**TASK INSTRUCTIONS:** Spot each line in the records below where the word "random" occurs, then copy it.

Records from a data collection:
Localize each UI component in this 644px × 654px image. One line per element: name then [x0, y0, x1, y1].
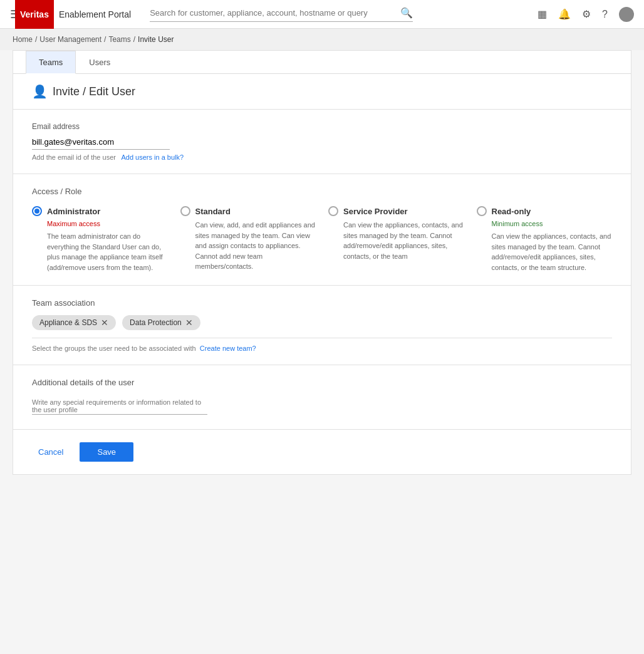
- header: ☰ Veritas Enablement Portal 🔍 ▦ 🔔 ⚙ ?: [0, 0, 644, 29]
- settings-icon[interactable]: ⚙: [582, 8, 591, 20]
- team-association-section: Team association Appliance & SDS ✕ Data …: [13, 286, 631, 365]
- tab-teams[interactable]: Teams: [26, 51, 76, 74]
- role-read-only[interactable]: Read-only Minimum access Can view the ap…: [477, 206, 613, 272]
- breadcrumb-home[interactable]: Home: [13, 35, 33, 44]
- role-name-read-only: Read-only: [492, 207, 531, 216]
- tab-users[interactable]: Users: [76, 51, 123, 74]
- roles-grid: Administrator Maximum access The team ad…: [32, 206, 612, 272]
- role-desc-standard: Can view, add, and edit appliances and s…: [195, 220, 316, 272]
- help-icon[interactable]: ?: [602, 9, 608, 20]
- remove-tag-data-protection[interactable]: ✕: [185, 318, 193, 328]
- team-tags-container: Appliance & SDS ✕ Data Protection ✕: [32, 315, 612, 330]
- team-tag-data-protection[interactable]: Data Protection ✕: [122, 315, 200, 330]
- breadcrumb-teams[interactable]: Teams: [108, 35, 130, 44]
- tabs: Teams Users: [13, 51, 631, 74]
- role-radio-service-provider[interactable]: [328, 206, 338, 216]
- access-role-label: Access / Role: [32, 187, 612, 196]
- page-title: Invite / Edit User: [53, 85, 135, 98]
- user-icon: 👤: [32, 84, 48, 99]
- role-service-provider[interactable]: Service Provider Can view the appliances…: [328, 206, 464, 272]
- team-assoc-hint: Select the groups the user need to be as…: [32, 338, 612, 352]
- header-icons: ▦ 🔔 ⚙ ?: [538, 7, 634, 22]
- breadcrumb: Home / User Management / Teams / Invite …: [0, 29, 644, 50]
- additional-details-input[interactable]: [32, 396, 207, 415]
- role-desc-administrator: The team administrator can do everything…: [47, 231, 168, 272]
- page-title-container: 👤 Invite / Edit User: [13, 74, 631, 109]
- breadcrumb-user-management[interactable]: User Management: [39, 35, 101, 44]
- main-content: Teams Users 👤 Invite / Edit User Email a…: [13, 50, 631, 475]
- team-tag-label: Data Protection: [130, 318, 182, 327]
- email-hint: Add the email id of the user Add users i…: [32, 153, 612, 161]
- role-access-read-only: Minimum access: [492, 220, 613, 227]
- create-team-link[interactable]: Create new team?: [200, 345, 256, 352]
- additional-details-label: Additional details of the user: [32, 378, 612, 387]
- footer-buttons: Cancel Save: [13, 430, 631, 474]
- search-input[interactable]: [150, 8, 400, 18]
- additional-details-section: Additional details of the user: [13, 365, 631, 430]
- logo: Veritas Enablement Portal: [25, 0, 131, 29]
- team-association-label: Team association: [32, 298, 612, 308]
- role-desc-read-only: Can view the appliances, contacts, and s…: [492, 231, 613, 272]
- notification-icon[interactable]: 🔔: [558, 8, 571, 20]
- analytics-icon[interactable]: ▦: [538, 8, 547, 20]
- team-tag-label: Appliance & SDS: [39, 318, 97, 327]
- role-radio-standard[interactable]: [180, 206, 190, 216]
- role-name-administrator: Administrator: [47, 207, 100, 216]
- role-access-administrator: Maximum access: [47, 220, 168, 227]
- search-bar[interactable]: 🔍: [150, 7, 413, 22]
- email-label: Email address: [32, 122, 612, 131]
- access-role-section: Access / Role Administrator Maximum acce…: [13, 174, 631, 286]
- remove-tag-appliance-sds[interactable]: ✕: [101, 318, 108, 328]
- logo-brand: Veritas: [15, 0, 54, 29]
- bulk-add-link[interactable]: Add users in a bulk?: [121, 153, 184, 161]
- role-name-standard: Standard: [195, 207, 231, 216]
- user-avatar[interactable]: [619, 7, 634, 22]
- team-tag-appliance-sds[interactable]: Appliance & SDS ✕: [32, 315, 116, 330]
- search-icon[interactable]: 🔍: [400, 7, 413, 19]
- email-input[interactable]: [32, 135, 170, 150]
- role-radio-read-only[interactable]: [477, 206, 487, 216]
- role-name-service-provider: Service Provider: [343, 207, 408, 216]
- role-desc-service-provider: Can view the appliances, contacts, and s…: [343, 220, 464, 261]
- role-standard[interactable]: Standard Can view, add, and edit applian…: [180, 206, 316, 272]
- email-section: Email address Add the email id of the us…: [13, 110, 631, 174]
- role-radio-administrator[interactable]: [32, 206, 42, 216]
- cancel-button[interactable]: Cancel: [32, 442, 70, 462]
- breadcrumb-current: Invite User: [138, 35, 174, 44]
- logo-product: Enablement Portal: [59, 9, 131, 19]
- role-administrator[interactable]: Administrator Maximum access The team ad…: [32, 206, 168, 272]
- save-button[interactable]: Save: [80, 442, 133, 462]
---
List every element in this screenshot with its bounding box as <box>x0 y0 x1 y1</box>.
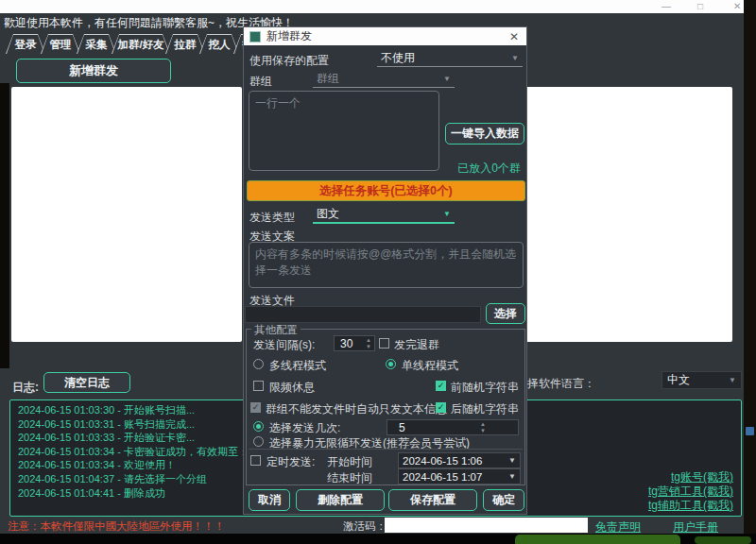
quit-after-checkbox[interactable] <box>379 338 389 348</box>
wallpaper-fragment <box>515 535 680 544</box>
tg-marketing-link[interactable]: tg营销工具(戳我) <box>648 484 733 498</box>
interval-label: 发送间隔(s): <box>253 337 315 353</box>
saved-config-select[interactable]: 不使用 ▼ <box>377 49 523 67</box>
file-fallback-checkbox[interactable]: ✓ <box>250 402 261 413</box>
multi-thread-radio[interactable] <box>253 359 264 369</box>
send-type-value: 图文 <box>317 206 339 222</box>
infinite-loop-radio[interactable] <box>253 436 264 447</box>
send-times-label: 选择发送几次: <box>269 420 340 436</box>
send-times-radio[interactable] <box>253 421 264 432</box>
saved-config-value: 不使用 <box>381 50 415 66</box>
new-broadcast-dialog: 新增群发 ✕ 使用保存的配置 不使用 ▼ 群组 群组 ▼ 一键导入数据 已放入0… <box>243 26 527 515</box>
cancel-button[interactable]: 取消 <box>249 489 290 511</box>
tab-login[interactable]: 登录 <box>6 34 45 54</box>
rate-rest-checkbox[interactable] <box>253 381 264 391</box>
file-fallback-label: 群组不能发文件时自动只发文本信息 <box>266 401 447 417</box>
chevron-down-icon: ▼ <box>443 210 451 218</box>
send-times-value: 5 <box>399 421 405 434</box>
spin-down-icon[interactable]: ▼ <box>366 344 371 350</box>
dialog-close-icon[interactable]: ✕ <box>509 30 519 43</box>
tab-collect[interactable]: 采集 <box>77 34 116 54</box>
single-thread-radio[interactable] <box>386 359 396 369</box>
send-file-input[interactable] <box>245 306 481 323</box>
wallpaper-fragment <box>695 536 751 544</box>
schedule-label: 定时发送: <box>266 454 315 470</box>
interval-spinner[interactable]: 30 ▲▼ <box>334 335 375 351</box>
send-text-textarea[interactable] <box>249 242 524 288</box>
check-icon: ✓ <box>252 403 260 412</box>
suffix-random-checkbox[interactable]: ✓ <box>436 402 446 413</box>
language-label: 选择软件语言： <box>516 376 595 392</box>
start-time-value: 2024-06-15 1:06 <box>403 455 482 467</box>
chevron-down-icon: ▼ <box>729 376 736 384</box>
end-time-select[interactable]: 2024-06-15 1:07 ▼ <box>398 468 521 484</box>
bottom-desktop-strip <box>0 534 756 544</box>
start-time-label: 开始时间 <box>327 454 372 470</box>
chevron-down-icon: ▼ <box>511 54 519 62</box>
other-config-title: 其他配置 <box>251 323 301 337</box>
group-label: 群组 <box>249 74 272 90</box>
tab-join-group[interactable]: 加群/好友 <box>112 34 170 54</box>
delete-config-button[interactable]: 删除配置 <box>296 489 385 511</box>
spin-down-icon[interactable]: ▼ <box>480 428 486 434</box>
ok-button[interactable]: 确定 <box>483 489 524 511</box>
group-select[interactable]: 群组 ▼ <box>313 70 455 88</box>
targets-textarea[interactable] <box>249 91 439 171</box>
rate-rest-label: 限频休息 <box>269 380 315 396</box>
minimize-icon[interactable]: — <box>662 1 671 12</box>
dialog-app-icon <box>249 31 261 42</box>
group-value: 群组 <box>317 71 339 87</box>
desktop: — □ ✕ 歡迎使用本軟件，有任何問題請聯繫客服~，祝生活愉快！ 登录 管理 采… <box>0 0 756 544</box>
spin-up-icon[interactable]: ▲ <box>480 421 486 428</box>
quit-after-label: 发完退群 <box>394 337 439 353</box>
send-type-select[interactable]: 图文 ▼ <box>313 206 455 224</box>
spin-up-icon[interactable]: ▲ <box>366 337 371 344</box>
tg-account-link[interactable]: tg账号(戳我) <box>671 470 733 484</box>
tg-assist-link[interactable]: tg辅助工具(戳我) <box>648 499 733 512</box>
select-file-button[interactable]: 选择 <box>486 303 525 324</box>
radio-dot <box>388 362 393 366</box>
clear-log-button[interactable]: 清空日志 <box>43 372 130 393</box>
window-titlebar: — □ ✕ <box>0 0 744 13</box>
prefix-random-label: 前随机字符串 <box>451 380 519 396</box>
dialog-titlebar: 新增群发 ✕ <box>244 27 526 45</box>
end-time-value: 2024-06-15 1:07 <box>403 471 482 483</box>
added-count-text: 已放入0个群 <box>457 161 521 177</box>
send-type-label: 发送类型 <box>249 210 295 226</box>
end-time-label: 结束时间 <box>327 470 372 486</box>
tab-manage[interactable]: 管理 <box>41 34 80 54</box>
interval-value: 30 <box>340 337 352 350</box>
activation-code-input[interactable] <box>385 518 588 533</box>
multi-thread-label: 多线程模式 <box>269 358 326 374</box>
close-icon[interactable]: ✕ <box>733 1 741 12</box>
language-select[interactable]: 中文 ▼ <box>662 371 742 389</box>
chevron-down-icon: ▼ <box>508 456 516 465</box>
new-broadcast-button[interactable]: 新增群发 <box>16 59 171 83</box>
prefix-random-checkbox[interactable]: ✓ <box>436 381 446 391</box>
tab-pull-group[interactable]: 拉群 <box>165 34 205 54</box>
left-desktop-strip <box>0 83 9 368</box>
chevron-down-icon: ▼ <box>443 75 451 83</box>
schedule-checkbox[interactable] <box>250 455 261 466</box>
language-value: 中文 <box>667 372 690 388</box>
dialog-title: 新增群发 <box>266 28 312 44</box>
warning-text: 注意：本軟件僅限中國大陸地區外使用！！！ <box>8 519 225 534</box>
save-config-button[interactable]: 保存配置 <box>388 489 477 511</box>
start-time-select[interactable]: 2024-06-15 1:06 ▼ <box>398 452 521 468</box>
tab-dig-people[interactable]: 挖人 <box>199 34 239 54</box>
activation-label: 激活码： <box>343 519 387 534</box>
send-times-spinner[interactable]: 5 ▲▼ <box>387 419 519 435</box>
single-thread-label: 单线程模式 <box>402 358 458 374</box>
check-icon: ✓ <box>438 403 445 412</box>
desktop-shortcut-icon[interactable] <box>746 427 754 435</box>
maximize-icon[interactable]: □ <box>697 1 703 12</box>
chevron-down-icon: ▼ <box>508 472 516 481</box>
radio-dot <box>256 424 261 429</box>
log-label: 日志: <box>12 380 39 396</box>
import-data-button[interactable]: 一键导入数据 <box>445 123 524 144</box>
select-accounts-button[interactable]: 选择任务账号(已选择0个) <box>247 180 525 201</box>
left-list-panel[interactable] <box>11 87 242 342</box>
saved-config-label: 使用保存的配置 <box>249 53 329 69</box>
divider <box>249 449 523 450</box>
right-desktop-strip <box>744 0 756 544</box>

**RESPONSE AREA:**
suffix-random-checkbox[interactable]: ✓ <box>436 402 446 413</box>
prefix-random-label: 前随机字符串 <box>451 380 519 396</box>
prefix-random-checkbox[interactable]: ✓ <box>436 381 446 391</box>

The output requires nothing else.